[Transcribed page contents]
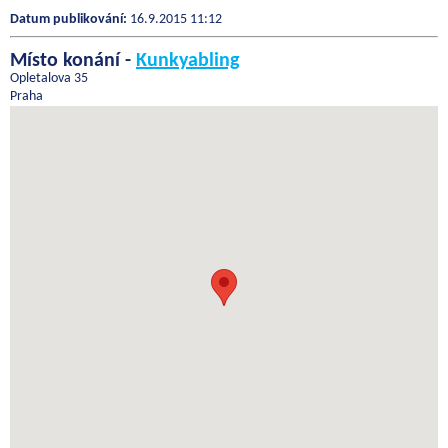
Datum publikování:
16.9.2015 11:12
Místo konání -
Kunkyabling
Opletalova 35
Praha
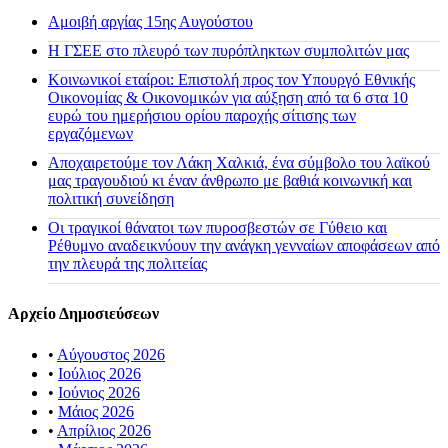
Αμοιβή αργίας 15ης Αυγούστου
H ΓΣΕΕ στο πλευρό των πυρόπληκτων συμπολιτών μας
Κοινωνικοί εταίροι: Επιστολή προς τον Υπουργό Εθνικής
Οικονομίας & Οικονομικών για αύξηση από τα 6 στα 10
ευρώ του ημερήσιου ορίου παροχής σίτισης των
εργαζόμενων
Αποχαιρετούμε τον Λάκη Χαλκιά, ένα σύμβολο του λαϊκού
μας τραγουδιού κι έναν άνθρωπο με βαθιά κοινωνική και
πολιτική συνείδηση
Οι τραγικοί θάνατοι των πυροσβεστών σε Γύθειο και
Ρέθυμνο αναδεικνύουν την ανάγκη γενναίων αποφάσεων από
την πλευρά της πολιτείας
Αρχείο Δημοσιεύσεων
•
Αύγουστος 2026
•
Ιούλιος 2026
•
Ιούνιος 2026
•
Μάιος 2026
•
Απρίλιος 2026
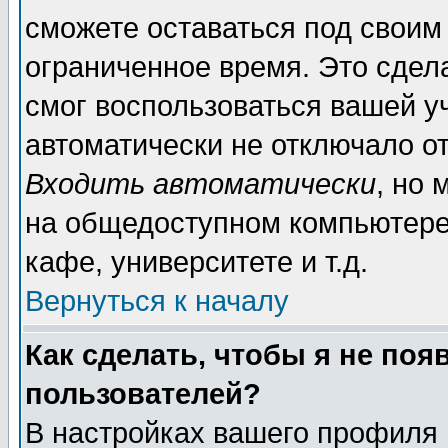
сможете оставаться под своим
ограниченное время. Это сдела
смог воспользоваться вашей уч
автоматически не отключало о
Входить автоматически
, но
на общедоступном компьютере,
кафе, университете и т.д.
Вернуться к началу
Как сделать, чтобы я не поя
пользователей?
В настройках вашего профиля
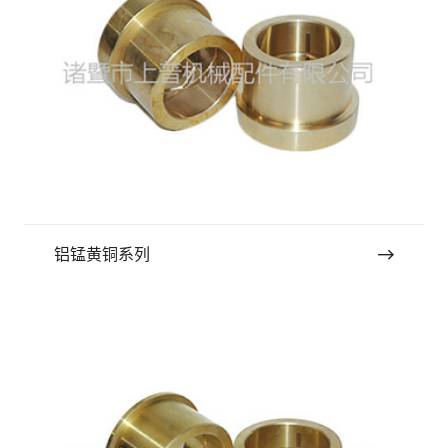
铝锰黄铜系列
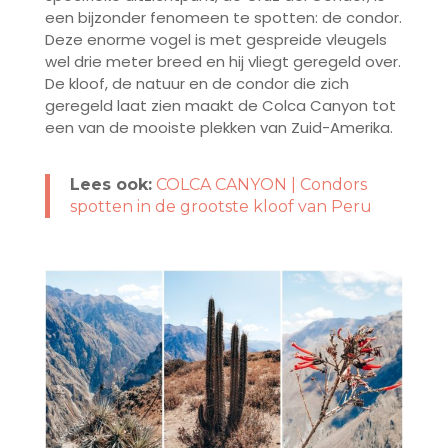
een bijzonder fenomeen te spotten: de condor.
Deze enorme vogel is met gespreide vleugels
wel drie meter breed en hij vliegt geregeld over.
De kloof, de natuur en de condor die zich
geregeld laat zien maakt de Colca Canyon tot
een van de mooiste plekken van Zuid-Amerika.
Lees ook:
COLCA CANYON | Condors
spotten in de grootste kloof van Peru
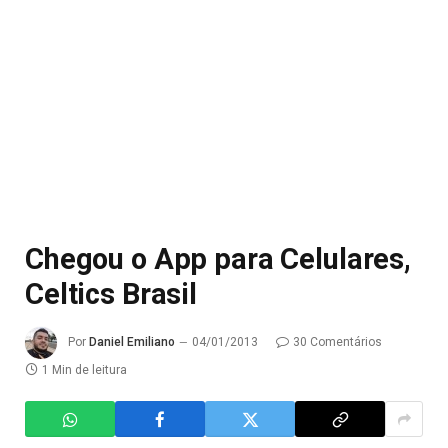
Chegou o App para Celulares,
Celtics Brasil
Por
Daniel Emiliano
04/01/2013
30 Comentários
1 Min de leitura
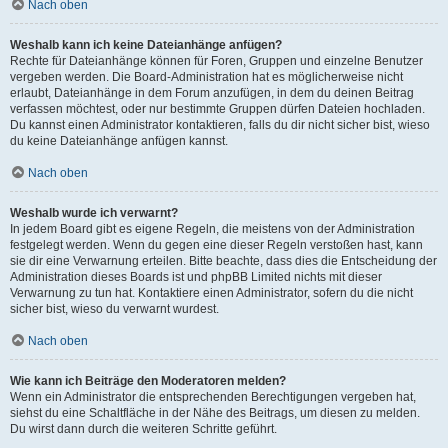
Nach oben
Weshalb kann ich keine Dateianhänge anfügen?
Rechte für Dateianhänge können für Foren, Gruppen und einzelne Benutzer
vergeben werden. Die Board-Administration hat es möglicherweise nicht
erlaubt, Dateianhänge in dem Forum anzufügen, in dem du deinen Beitrag
verfassen möchtest, oder nur bestimmte Gruppen dürfen Dateien hochladen.
Du kannst einen Administrator kontaktieren, falls du dir nicht sicher bist, wieso
du keine Dateianhänge anfügen kannst.
Nach oben
Weshalb wurde ich verwarnt?
In jedem Board gibt es eigene Regeln, die meistens von der Administration
festgelegt werden. Wenn du gegen eine dieser Regeln verstoßen hast, kann
sie dir eine Verwarnung erteilen. Bitte beachte, dass dies die Entscheidung der
Administration dieses Boards ist und phpBB Limited nichts mit dieser
Verwarnung zu tun hat. Kontaktiere einen Administrator, sofern du die nicht
sicher bist, wieso du verwarnt wurdest.
Nach oben
Wie kann ich Beiträge den Moderatoren melden?
Wenn ein Administrator die entsprechenden Berechtigungen vergeben hat,
siehst du eine Schaltfläche in der Nähe des Beitrags, um diesen zu melden.
Du wirst dann durch die weiteren Schritte geführt.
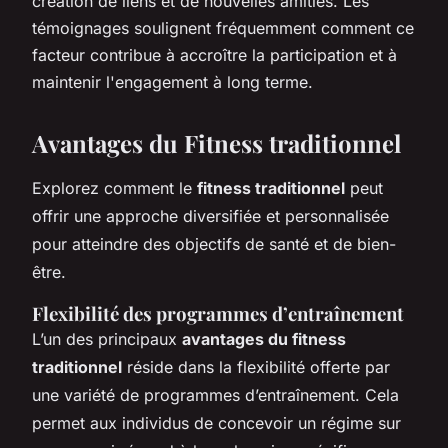
création de liens et de nouvelles amitiés. Les
témoignages soulignent fréquemment comment ce
facteur contribue à accroître la participation et à
maintenir l'engagement à long terme.
Avantages du Fitness traditionnel
Explorez comment le
fitness traditionnel
peut
offrir une approche diversifiée et personnalisée
pour atteindre des objectifs de santé et de bien-
être.
Flexibilité des programmes d’entraînement
L’un des principaux
avantages du fitness
traditionnel
réside dans la flexibilité offerte par
une variété de programmes d’entraînement. Cela
permet aux individus de concevoir un régime sur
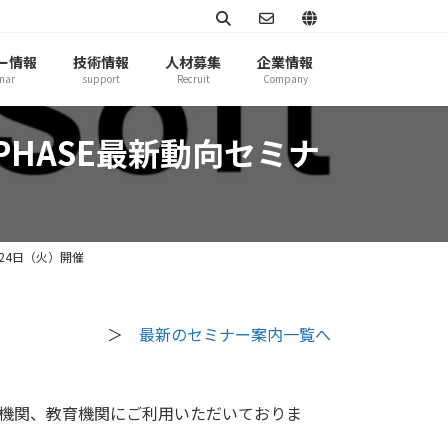
ー情報
技術情報
人材募集
企業情報
nar
support
Recruit
Company
PHASE最新動向セミナ
月24日（火）開催
＞
最新のセミナー案内一覧へ
機関、教育機関にご利用いただいておりま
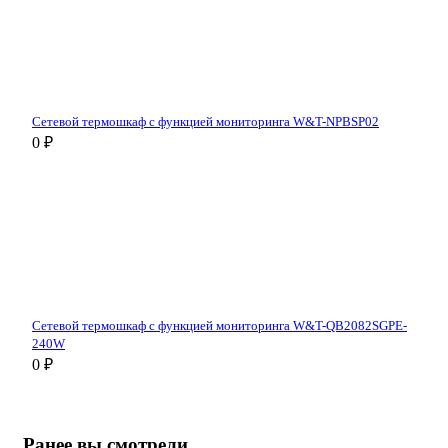
Сетевой термошкаф с функцией мониторинга W&T-NPBSP02
0 ₽
Сетевой термошкаф с функцией мониторинга W&T-QB2082SGPE-
240W
0 ₽
Ранее вы смотрели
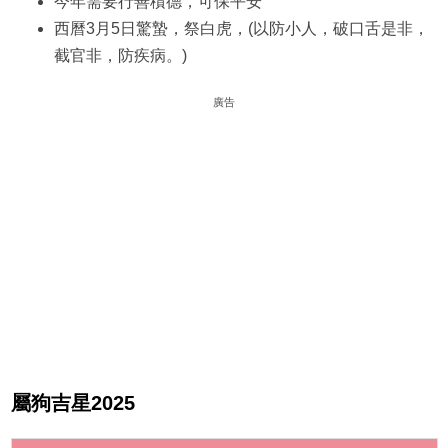
今年需要行善積德，可保平安
西曆3月5日驚蟄，祭白虎，(以防小人，破口舌是非，
截官非，防疾病。)
廣告
屬狗吉星2025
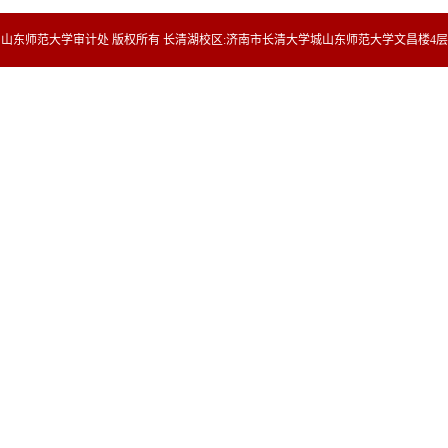
山东师范大学审计处 版权所有 长清湖校区:济南市长清大学城山东师范大学文昌楼4层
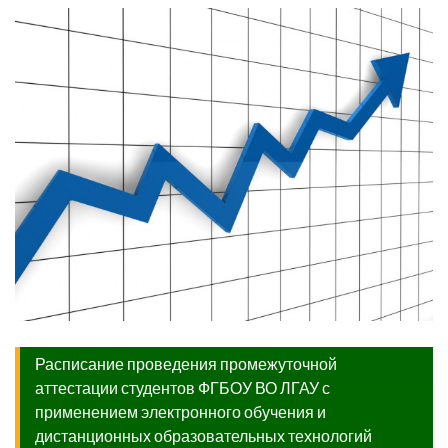
Расписание проведения промежуточной
аттестации студентов ФГБОУ ВО ЛГАУ с
применением электронного обучения и
дистанционных образовательных технологий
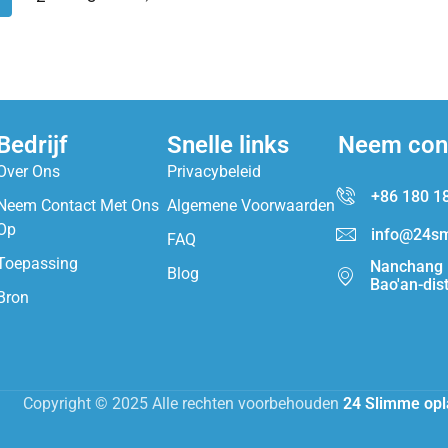
Bedrijf
Snelle links
Neem con
Over Ons
Privacybeleid
+86 180 1
Neem Contact Met Ons
Algemene Voorwaarden
Op
info@24sm
FAQ
Toepassing
Nanchang I
Blog
Bao'an-dis
Bron
Copyright © 2025 Alle rechten voorbehouden
24 Slimme opl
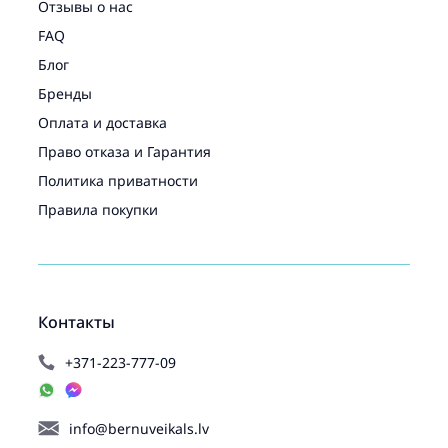
Отзывы о нас
FAQ
Блог
Бренды
Оплата и доставка
Право отказа и Гарантия
Политика приватности
Правила покупки
Контакты
+371-223-777-09
info@bernuveikals.lv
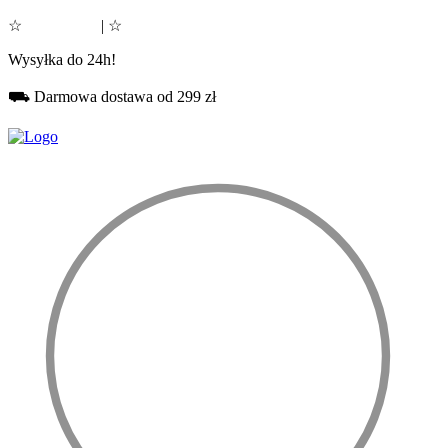
☆
Google 5.0
| ☆
Facebook 5.0
Wysyłka do 24h!
⛟ Darmowa dostawa od 299 zł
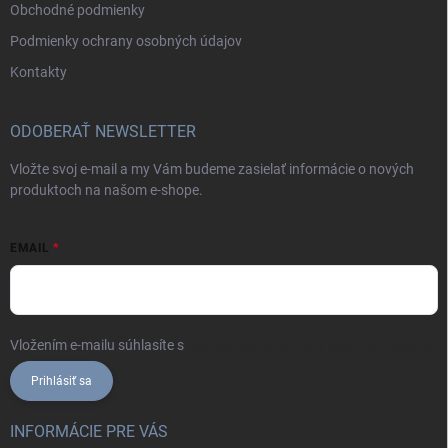
Obchodné podmienky
Podmienky ochrany osobných údajov
Kontakty
ODOBERAŤ NEWSLETTER
Vložte svoj e-mail a my Vám budeme zasielať informácie o nových
produktoch na našom e-shope.
EMAIL
Vložením e-mailu súhlasíte s
podmienkami ochrany osobných údajov
Prihlásiť sa
INFORMÁCIE PRE VÁS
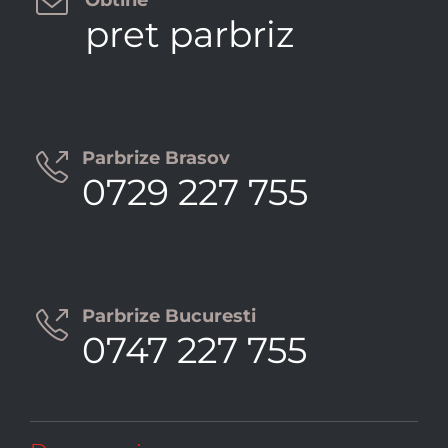

pret parbriz
Parbrize Brasov

0729 227 755
Parbrize Bucuresti

0747 227 755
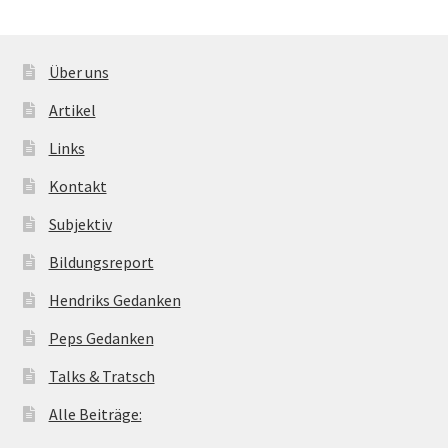
Über uns
Artikel
Links
Kontakt
Subjektiv
Bildungsreport
Hendriks Gedanken
Peps Gedanken
Talks & Tratsch
Alle Beiträge:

Your instructions — Which lines of the records above contain the word "Administration"? Show each of them.

Written answer —
vergeben werden. Die Board-Administration hat es möglicherweise nicht
In jedem Board gibt es eigene Regeln, die meistens von der Administration
Administration dieses Boards ist und phpBB Limited nichts mit dieser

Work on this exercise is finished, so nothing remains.